Thich Nhat Hanh on Christian/Buddhist relations

My friend Martha just alerted me to this wonderful article by Thich Nhat Hanh. It looks like it’s quite a few years old, since in it he talks about wanting to write Going Home: Jesus and Buddha as Brothers, which was published in 2000. But its message remains important for us today:

Going Back to Our Religious Roots

In this article, the good Vietnamese monk tells the story of counseling a young Buddhist woman who had fallen in love with a Catholic man, and was distraught because his family was insisting that she become a Catholic in order to marry him. After speaking with her, Thich Nhat Hanh basically gave his blessing for her to enter the church, suggesting that if she continued to do mindfulness work, she could be a Buddhist on the inside, even while practicing Catholicism. She thought it over, and her reply is worth considering, as she weighs the merits of the two faiths: “[Buddhism is] a tradition that is so embracing, so tolerant, so open, if I abandon it and turn my back to it, I am not a person of value. [By contrast, Catholicism is] a tradition that is so strict, that has no tolerance, that is not able to understand, how could I formally identify myself with it?”

So much of the “we’re right and everyone else is wrong” thinking that characterizes conservative religion (not just Catholicism, although Catholics do have plenty of it) comes from an earlier time, when religion generally was deeply intertwined with tribal or national identity. To reject the other faith was part of maintaining the boundaries of one’s own tribe/nation. The problem is, such a world no longer exists: thanks to technology, mobility, and population growth, we now encounter all the world’s religions in our lives, every day. In business, we are taught that the survival of a business depends on its ability to adapt to new economic realities. I think the same holds true for religion. Religions that respond to the encounter with other faiths by retreating into a defensive chauvinism will, eventually, appear to the world for what they are: close-minded, intolerant, fearful, and obsessive/compulsive. I’m not saying that we have to abandon all our principles and our values, far from it. But if we do not learn to find such a strong grounding in our own values that enables us to interact graciously and generously with those who do not share our values, then of what worth are our beliefs to begin with?

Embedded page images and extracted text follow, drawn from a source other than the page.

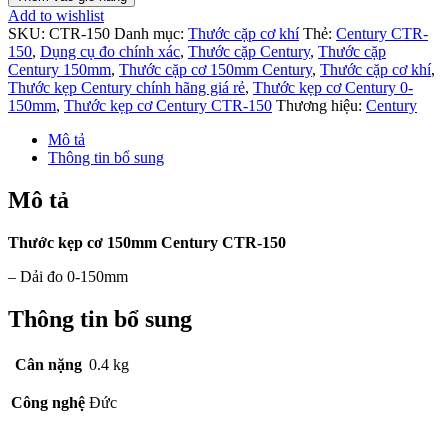
Add to wishlist
SKU:
CTR-150
Danh mục:
Thước cặp cơ khí
Thẻ:
Century CTR-
150
,
Dụng cụ đo chính xác
,
Thước cặp Century
,
Thước cặp
Century 150mm
,
Thước cặp cơ 150mm Century
,
Thước cặp cơ khí
,
Thước kẹp Century chính hãng giá rẻ
,
Thước kẹp cơ Century 0-
150mm
,
Thước kẹp cơ Century CTR-150
Thương hiệu:
Century
Mô tả
Thông tin bổ sung
Mô tả
Thước kẹp cơ 150mm Century CTR-150
– Dải đo 0-150mm
Thông tin bổ sung
Cân nặng
0.4 kg
Công nghệ
Đức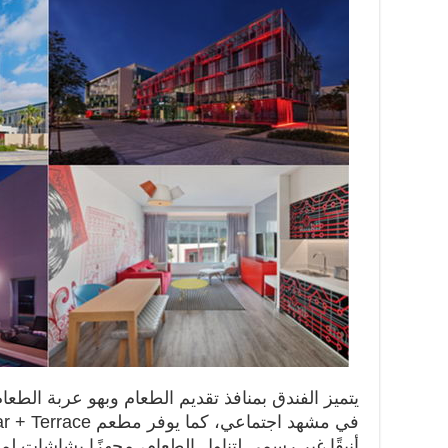
يتميز الفندق بمنافذ تقديم الطعام وبهو عربة الطعام 
في مشهد اجتماعي، كما يوفر مطعم
r + Terrace
أنيقًا غير رسمي لتناول الطعام، مجهزًا بشاشات لمش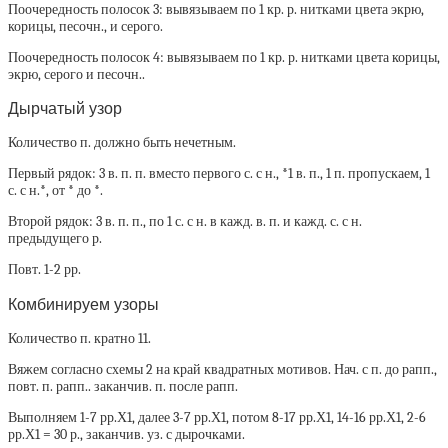
Поочередность полосок 3: вывязываем по 1 кр. р. нитками цвета экрю,
корицы, песочн., и серого.
Поочередность полосок 4: вывязываем по 1 кр. р. нитками цвета корицы,
экрю, серого и песочн..
Дырчатый узор
Количество п. должно быть нечетным.
Первый рядок: 3 в. п. п. вместо первого с. с н., *1 в. п., 1 п. пропускаем, 1
с. с н.*, от * до *.
Второй рядок: 3 в. п. п., по 1 с. с н. в кажд. в. п. и кажд. с. с н.
предыдущего р.
Повт. 1-2 рр.
Комбинируем узоры
Количество п. кратно 11.
Вяжем согласно схемы 2 на край квадратных мотивов. Нач. с п. до рапп.,
повт. п. рапп.. заканчив. п. после рапп.
Выполняем 1-7 рр.Х1, далее 3-7 рр.Х1, потом 8-17 рр.Х1, 14-16 рр.Х1, 2-6
рр.Х1 = 30 р., заканчив. уз. с дырочками.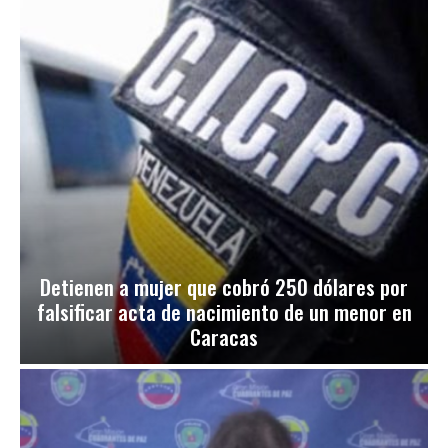
Detienen a mujer que cobró 250 dólares por
falsificar acta de nacimiento de un menor en
Caracas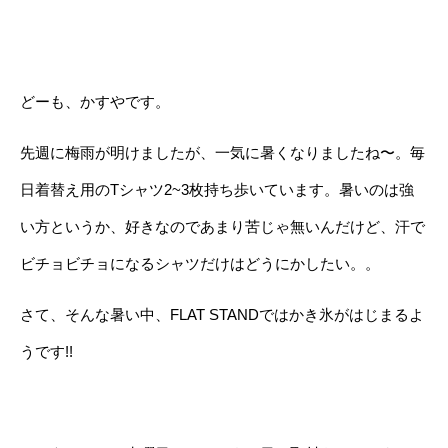
どーも、かすやです。
先週に梅雨が明けましたが、一気に暑くなりましたね〜。毎
日着替え用のTシャツ2~3枚持ち歩いています。暑いのは強
い方というか、好きなのであまり苦じゃ無いんだけど、汗で
ビチョビチョになるシャツだけはどうにかしたい。。
さて、そんな暑い中、FLAT STANDではかき氷がはじまるよ
うです!!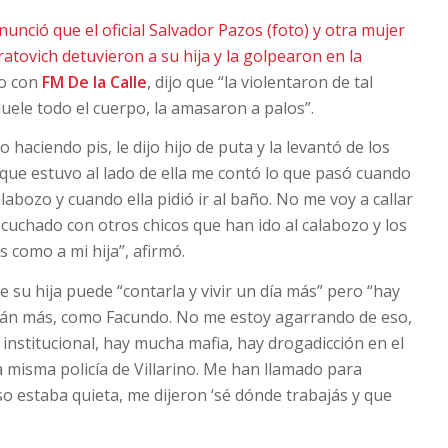
nunció que el oficial Salvador Pazos (foto) y otra mujer
atovich detuvieron a su hija y la golpearon en la
go con
FM De la Calle
, dijo que “la violentaron de tal
uele todo el cuerpo, la amasaron a palos”.
 haciendo pis, le dijo hijo de puta y la levantó de los
que estuvo al lado de ella me contó lo que pasó cuando
labozo y cuando ella pidió ir al baño. No me voy a callar
scuchado con otros chicos que han ido al calabozo y los
 como a mi hija”, afirmó.
 su hija puede “contarla y vivir un día más” pero “hay
tán más, como Facundo. No me estoy agarrando de eso,
institucional, hay mucha mafia, hay drogadicción en el
a misma policía de Villarino. Me han llamado para
 estaba quieta, me dijeron ‘sé dónde trabajás y que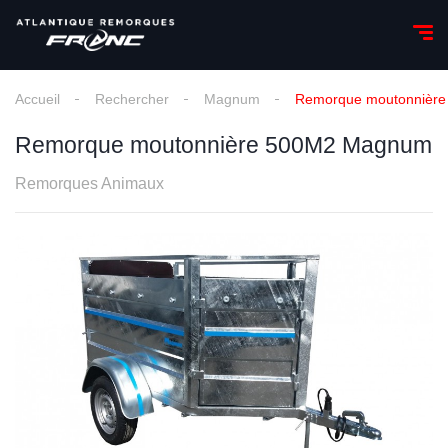
Accueil
Rechercher
Magnum
Remorque moutonnièr
Remorque moutonnière 500M2 Magnum
Remorques Animaux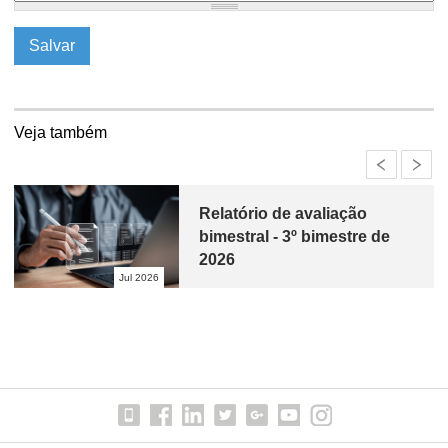
í
t
i
Veja também
c
a
Relatório de avaliação
bimestral - 3º bimestre de
F
2026
Jul 2026
i
s
c
a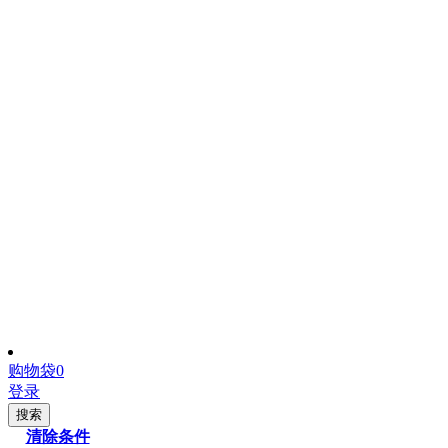
购物袋
0
登录
搜索
清除条件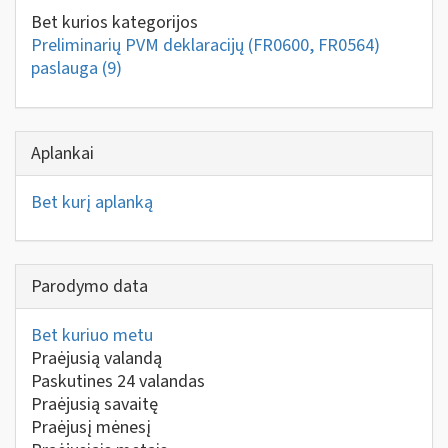
Bet kurios kategorijos
Preliminarių PVM deklaracijų (FR0600, FR0564)
paslauga
(9)
Aplankai
Bet kurį aplanką
Parodymo data
Bet kuriuo metu
Praėjusią valandą
Paskutines 24 valandas
Praėjusią savaitę
Praėjusį mėnesį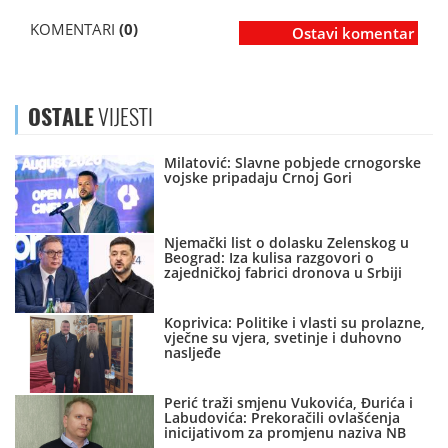
KOMENTARI
(0)
Ostavi komentar
OSTALE
VIJESTI
Milatović: Slavne pobjede crnogorske
vojske pripadaju Crnoj Gori
Njemački list o dolasku Zelenskog u
Beograd: Iza kulisa razgovori o
zajedničkoj fabrici dronova u Srbiji
Koprivica: Politike i vlasti su prolazne,
vječne su vjera, svetinje i duhovno
nasljeđe
Perić traži smjenu Vukovića, Đurića i
Labudovića: Prekoračili ovlašćenja
inicijativom za promjenu naziva NB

I remember reading a critical review of Thich Nhat Hanh’s earlier book, Living Buddha, Living Christ, in which the reviewer whined about how theologically imprecise the book was. And I suppose the book may well have been “imprecise,” but that’s kind of like complaining because the Declaration of Independence doesn’t offer a nuanced understanding of royalty. When confronted by the possibility of interreligious dialogue or interfaith spirituality, we are all faced with a choice: are we more invested in purity, or in hospitality? Speaking as a Christian, you can find plenty of ammunition in the Bible and in the tradition to insist that the point behind faith in Jesus is to be “pure” for God, with Jesus’ blood being that special reagent that will purify us in the ways that we are incapable of purifying ourselves. Okay, that’s one way of looking at it. But it is just as possible, just as logical, just as spiritually coherent to see in the Christian tradition an arc of wisdom that calls us to move beyond the purity codes that defined our ancestral religious practices, instead embracing hospitality, which includes everything from welcoming the stranger, to opening our hearts to those who are “different” from ourselves, to embracing non-oppositional or non-dualistic consciousness, consciousness that celebrates the action of the Holy Spirit in the most unlikely of places, rather than seeking to judge and divide all things into that which is “good enough for God” and that which is not.

So we face a choice. If we opt for purity, we are opting for a spiritual vision that divides the world into the religious haves and have-nots. Do you have Jesus as your personal lord and savior? Do you have the sacraments? Do you have the correct theological beliefs and opinions? If you do, you’re in; if not, well… too bad. Change now, or suffer later (in other words: if you’re different, we will either control you or threaten you; take your pick). If we opt for this kind of Christianity, then of course a book like Living Buddha, Living Christ will seem to us to be just so much theological wishy-wash. The one thing the upholders of purity cannot countenance is attempts to break down the lines that separate clean from unclean.

But our other choice is to opt for hospitality, and by doing so, we will become outlaws in the eyes of the purists. We will be dangerous because we introduce confusion and ambiguity and paradox into the religious life. What’s interesting, and perhaps paradoxical, is that while the purists denounce the hospitaliters as impure, the hospitaliters are willing to offer the same nondual acceptance to the purists as they offer to those who are on the “outside.” You can tell me that I’m not okay; but because I believe my okay-ness comes from God and not from the good opinion of men, I can accept you anyway. That’s the real beauty of hospitality. And I think that’s the beauty that Thich Nhat Hanh speaks of when he celebrates the possibility of interfaith marriage — or interfaith living.